WHAT YOU NEED TO DO: Verbatim transcription with images omitted: return the entries below in full.
SUPPLIED RECORDS Block Start
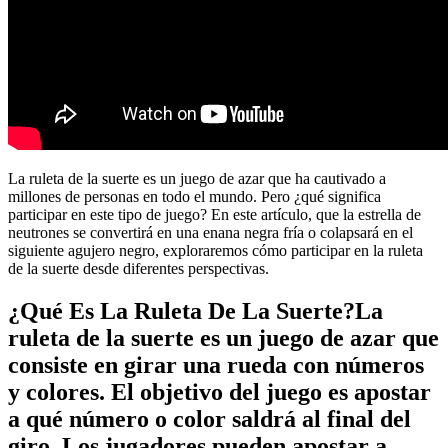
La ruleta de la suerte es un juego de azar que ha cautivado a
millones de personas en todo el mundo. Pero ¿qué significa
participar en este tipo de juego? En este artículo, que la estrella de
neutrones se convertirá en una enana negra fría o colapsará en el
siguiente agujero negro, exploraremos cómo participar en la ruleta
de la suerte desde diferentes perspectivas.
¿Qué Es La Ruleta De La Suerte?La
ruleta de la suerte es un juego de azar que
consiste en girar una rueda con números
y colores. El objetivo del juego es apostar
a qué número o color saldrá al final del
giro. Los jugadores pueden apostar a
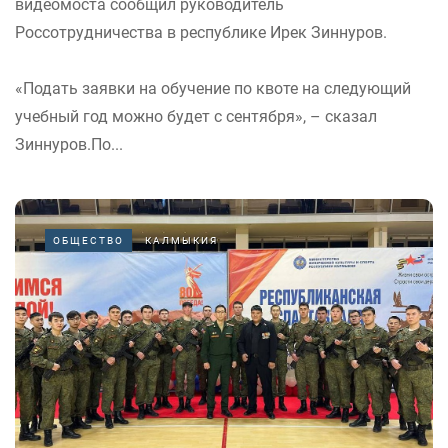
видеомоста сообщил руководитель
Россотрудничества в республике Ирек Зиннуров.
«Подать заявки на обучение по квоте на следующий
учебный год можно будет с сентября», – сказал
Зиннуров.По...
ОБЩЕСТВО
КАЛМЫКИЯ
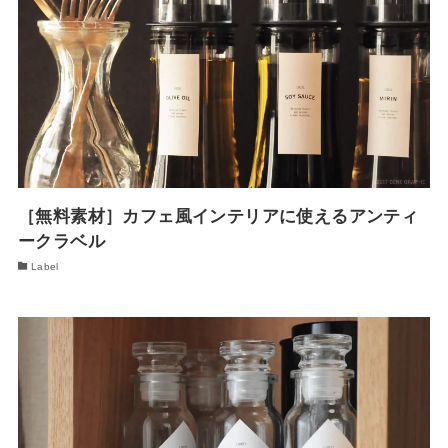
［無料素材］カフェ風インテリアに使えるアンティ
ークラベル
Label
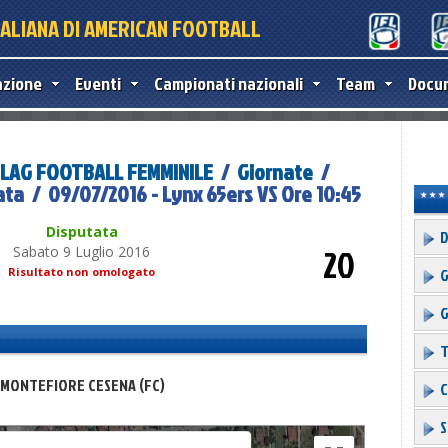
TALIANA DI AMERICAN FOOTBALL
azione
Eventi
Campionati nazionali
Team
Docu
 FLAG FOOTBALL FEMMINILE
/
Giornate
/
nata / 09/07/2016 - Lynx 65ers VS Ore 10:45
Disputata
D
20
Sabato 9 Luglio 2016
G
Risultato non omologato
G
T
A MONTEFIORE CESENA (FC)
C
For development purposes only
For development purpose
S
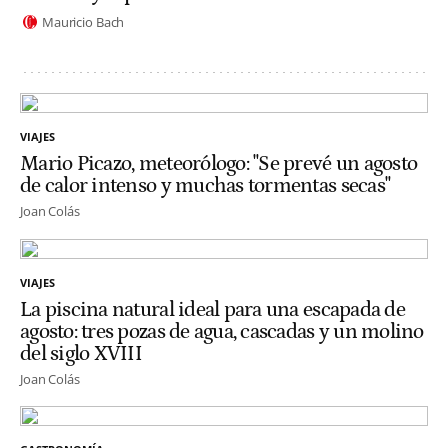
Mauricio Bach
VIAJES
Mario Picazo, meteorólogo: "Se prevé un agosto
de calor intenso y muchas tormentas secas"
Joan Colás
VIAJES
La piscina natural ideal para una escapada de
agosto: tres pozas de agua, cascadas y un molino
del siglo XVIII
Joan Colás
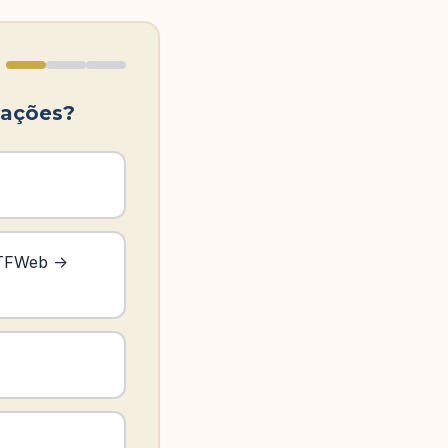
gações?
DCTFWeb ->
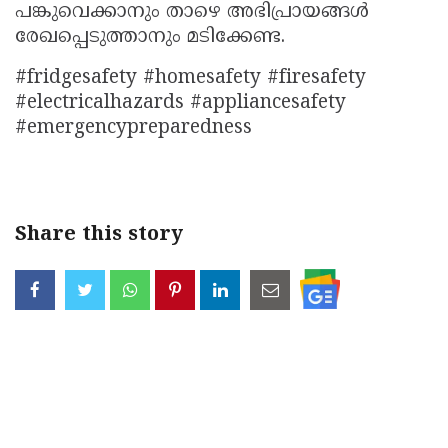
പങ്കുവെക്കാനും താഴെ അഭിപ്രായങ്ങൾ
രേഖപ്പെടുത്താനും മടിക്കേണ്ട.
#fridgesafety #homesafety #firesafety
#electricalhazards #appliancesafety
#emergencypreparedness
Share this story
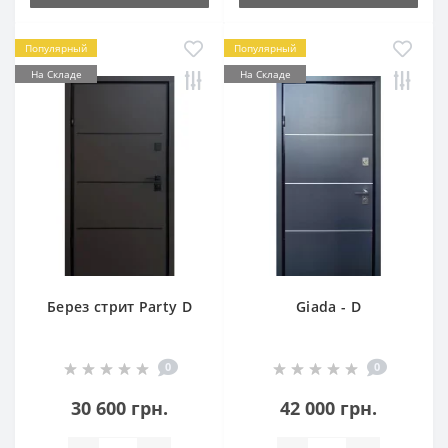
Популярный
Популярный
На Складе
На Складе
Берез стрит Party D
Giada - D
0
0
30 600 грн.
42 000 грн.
SUPPLIED RECORDS Block End
RESULT OF THE EXERCISE:
La ruleta de la suerte es un juego de azar que ha cautivado a
millones de personas en todo el mundo. Pero ¿qué significa
participar en este tipo de juego? En este artículo, que la estrella de
neutrones se convertirá en una enana negra fría o colapsará en el
siguiente agujero negro, exploraremos cómo participar en la ruleta
de la suerte desde diferentes perspectivas.
¿Qué Es La Ruleta De La Suerte?La
ruleta de la suerte es un juego de azar que
consiste en girar una rueda con números
y colores. El objetivo del juego es apostar
a qué número o color saldrá al final del
giro. Los jugadores pueden apostar a
видеомоста сообщил руководитель
Россотрудничества в республике Ирек Зиннуров.
«Подать заявки на обучение по квоте на следующий
учебный год можно будет с сентября», – сказал
Зиннуров.По...
ОБЩЕСТВО
КАЛМЫКИЯ
［無料素材］カフェ風インテリアに使えるアンティ
ークラベル
Label
TALIANA DI AMERICAN FOOTBALL
azione
Eventi
Campionati nazionali
Team
Docu
 FLAG FOOTBALL FEMMINILE
/
Giornate
/
nata / 09/07/2016 - Lynx 65ers VS Ore 10:45
Disputata
D
20
Sabato 9 Luglio 2016
G
Risultato non omologato
G
T
A MONTEFIORE CESENA (FC)
C
For development purposes only
For development purpose
S
Mauricio Bach
VIAJES
Mario Picazo, meteorólogo: "Se prevé un agosto
de calor intenso y muchas tormentas secas"
Joan Colás
VIAJES
La piscina natural ideal para una escapada de
agosto: tres pozas de agua, cascadas y un molino
del siglo XVIII
Joan Colás
gações?
DCTFWeb ->
പങ്കുവെക്കാനും താഴെ അഭിപ്രായങ്ങൾ
രേഖപ്പെടുത്താനും മടിക്കേണ്ട.
#fridgesafety #homesafety #firesafety
#electricalhazards #appliancesafety
#emergencypreparedness
Share this story
Популярный
Популярный
На Складе
На Складе
Берез стрит Party D
Giada - D
0
0
30 600 грн.
42 000 грн.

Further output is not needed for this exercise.